* EXERCISE DETAILS: These records contain pictures, which must be left out; copy exactly the lines from the one with "соответствующее лечение. в подобных ситу" up to and including the one with "BLACK OUT CL".

(Items from a dataset)

··········

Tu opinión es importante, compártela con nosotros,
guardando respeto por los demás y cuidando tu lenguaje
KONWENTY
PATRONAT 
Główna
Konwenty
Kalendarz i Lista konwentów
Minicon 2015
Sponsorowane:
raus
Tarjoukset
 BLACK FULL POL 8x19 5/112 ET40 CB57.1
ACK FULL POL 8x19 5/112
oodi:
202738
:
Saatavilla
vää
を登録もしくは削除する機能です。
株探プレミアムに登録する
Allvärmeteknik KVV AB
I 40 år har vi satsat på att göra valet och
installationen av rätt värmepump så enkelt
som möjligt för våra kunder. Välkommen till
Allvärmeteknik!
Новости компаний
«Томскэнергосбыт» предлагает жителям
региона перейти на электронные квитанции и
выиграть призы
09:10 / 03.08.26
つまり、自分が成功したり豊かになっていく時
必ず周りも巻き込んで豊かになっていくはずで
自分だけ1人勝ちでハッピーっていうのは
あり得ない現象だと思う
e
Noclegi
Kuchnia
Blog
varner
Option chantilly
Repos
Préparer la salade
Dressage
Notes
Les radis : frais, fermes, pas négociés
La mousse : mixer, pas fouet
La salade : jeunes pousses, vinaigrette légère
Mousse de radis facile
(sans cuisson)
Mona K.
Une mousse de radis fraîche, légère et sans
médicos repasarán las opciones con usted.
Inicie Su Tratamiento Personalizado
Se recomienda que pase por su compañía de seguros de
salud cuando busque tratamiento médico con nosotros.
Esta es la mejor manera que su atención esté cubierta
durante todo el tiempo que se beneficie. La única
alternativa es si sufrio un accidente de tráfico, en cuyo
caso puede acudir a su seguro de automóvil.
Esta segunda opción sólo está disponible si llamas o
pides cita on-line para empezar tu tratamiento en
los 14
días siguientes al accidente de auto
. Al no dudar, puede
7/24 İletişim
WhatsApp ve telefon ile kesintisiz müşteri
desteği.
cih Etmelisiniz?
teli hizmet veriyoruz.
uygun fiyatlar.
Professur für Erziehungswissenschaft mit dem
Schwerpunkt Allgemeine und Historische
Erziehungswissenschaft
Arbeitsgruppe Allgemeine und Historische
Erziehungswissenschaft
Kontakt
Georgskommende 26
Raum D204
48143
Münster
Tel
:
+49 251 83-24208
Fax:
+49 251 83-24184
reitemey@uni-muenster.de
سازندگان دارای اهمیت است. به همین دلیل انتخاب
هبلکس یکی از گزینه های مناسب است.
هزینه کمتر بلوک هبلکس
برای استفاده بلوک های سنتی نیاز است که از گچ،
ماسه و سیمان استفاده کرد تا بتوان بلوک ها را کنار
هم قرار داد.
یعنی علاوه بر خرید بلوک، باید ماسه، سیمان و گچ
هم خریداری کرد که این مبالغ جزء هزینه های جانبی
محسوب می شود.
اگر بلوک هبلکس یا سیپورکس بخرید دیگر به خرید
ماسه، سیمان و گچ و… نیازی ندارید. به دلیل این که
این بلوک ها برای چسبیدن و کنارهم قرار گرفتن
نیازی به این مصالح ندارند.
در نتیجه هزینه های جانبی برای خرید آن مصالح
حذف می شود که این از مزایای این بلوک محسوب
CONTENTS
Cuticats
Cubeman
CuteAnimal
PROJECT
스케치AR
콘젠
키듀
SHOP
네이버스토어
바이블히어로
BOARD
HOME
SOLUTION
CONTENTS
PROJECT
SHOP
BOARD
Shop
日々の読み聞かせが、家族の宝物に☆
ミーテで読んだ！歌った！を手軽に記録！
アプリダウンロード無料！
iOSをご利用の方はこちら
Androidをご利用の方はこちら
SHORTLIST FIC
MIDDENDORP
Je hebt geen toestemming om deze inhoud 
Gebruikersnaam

··········

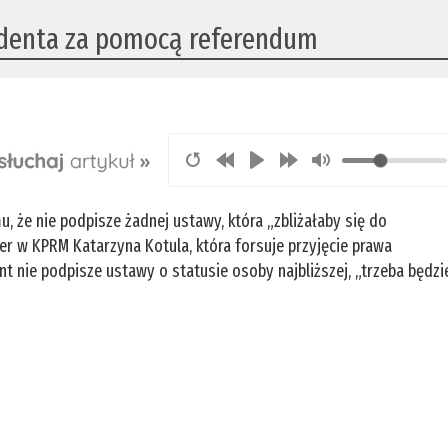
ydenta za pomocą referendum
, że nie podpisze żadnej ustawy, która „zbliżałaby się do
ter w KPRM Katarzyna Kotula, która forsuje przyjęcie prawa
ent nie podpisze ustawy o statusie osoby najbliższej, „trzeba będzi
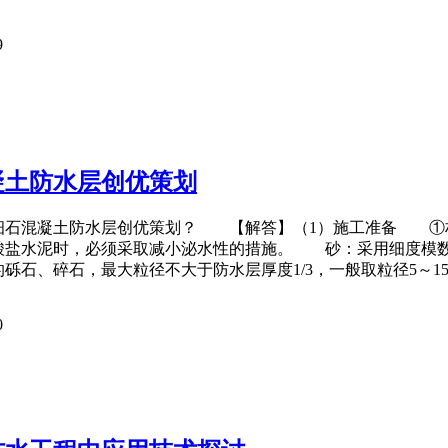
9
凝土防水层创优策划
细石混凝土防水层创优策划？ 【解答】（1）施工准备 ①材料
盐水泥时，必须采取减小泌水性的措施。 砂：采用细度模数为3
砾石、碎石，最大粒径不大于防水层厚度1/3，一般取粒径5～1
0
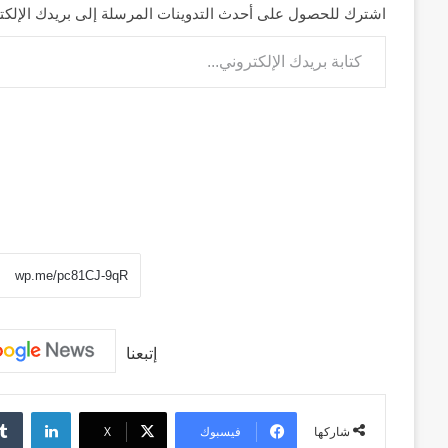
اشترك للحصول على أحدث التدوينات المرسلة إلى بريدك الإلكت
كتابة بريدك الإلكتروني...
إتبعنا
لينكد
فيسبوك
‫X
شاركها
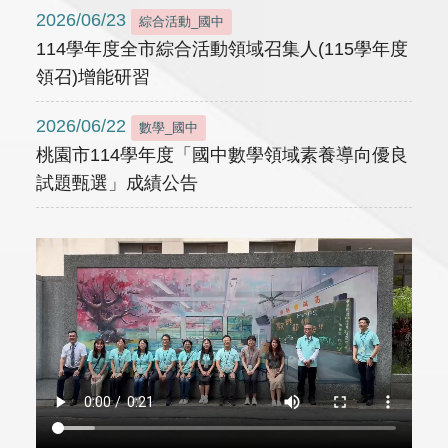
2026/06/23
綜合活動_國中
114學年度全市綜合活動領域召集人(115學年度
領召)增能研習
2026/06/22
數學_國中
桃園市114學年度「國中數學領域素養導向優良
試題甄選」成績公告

··········

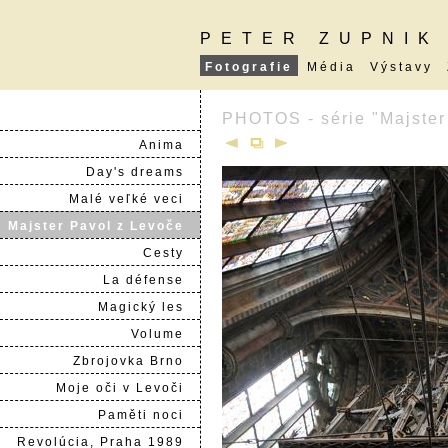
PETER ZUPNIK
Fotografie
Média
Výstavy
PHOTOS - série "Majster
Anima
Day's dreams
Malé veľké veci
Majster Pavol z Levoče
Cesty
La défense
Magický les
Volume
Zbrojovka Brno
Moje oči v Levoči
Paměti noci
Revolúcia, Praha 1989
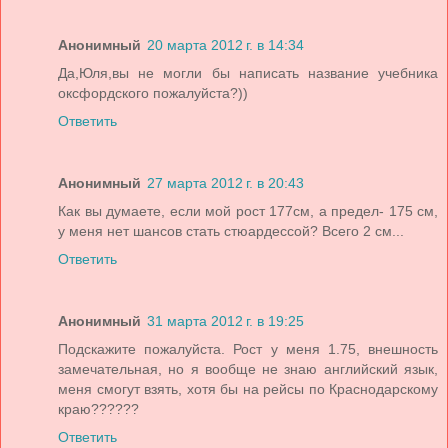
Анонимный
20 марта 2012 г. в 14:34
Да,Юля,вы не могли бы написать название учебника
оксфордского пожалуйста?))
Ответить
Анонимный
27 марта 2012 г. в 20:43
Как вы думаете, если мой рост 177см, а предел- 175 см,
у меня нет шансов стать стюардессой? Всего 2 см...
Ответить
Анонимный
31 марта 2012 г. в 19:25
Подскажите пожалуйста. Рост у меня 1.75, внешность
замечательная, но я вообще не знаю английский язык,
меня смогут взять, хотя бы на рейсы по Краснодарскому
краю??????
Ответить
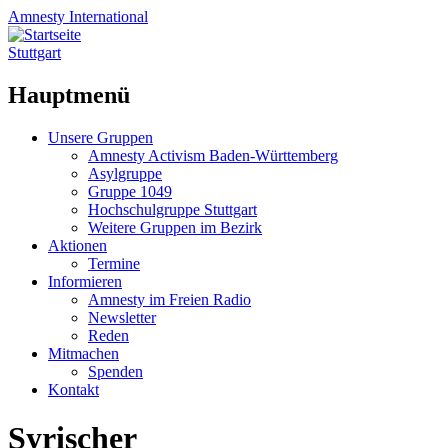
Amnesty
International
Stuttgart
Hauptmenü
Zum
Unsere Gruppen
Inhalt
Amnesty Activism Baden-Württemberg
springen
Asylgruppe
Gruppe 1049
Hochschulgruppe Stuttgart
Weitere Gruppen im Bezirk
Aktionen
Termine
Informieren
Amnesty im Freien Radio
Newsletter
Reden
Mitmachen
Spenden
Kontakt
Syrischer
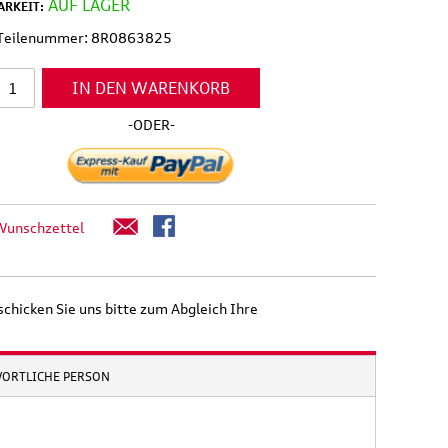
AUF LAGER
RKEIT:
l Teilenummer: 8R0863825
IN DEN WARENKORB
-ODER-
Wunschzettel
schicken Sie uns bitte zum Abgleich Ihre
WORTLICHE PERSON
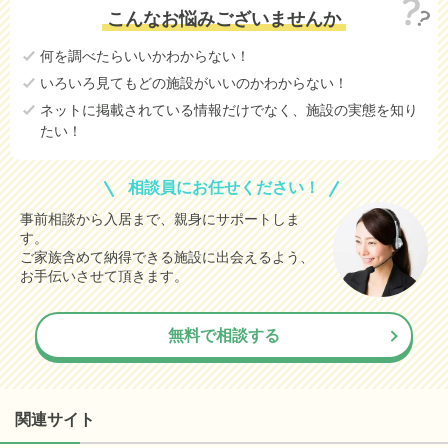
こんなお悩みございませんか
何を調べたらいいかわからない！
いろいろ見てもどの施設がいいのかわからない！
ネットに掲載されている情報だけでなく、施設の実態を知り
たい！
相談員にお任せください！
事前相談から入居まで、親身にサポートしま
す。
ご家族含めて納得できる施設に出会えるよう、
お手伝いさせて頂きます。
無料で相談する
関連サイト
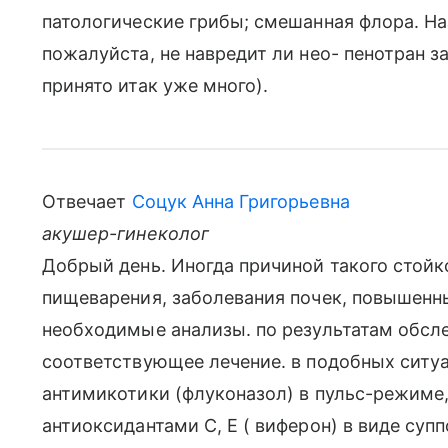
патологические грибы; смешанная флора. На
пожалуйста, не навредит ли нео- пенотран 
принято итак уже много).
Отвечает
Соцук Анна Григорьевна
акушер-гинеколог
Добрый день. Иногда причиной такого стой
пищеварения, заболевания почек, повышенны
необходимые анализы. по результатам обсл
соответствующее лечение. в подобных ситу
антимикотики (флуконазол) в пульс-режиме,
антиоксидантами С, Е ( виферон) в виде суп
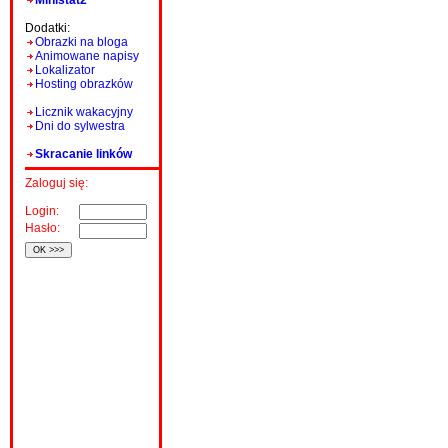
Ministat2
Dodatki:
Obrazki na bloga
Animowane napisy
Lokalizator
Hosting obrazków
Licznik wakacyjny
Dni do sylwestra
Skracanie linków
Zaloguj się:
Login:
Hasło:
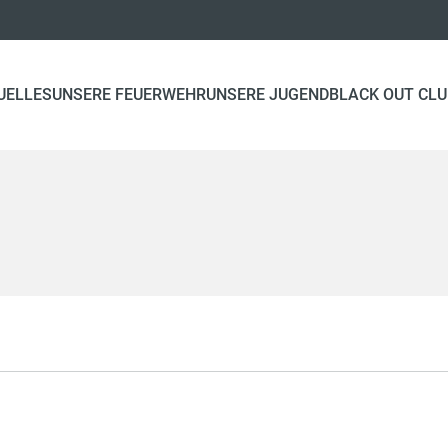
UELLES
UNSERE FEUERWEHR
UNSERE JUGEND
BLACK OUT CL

··········

* RESULT FOR THIS EXERCISE:
соответствующее лечение. в подобных ситу
антимикотики (флуконазол) в пульс-режиме,
антиоксидантами С, Е ( виферон) в виде суп
Ministat2
Dodatki:
Obrazki na bloga
Animowane napisy
Lokalizator
Hosting obrazków
Licznik wakacyjny
Dni do sylwestra
Skracanie linków
Zaloguj się:
Login:
Hasło:
UELLES
UNSERE FEUERWEHR
UNSERE JUGEND
BLACK OUT CL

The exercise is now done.